◆ YOUR TASK ◆
Could you return each line of the material that has "frézy" in it?

◆ DATA IN THIS EXERCISE ◆
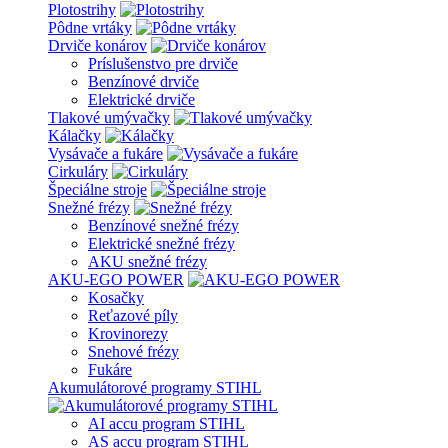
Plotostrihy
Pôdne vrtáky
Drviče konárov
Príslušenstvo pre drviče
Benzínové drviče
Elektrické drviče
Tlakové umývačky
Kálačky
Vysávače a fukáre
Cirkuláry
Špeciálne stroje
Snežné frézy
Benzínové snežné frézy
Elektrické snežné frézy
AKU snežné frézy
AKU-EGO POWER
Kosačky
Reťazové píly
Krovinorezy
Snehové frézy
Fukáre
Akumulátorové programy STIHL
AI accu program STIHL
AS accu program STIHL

* * *

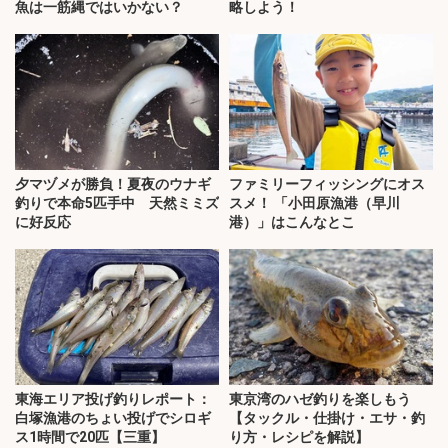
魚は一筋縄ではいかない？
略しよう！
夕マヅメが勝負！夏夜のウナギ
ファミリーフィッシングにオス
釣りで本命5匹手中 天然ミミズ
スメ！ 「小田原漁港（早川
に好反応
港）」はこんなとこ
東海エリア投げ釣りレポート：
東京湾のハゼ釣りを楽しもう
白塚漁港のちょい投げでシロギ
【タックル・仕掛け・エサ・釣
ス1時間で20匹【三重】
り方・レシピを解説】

◆ ANSWER TO THE PROBLEM ◆
Snežné frézy
Benzínové snežné frézy
Elektrické snežné frézy
AKU snežné frézy
Snehové frézy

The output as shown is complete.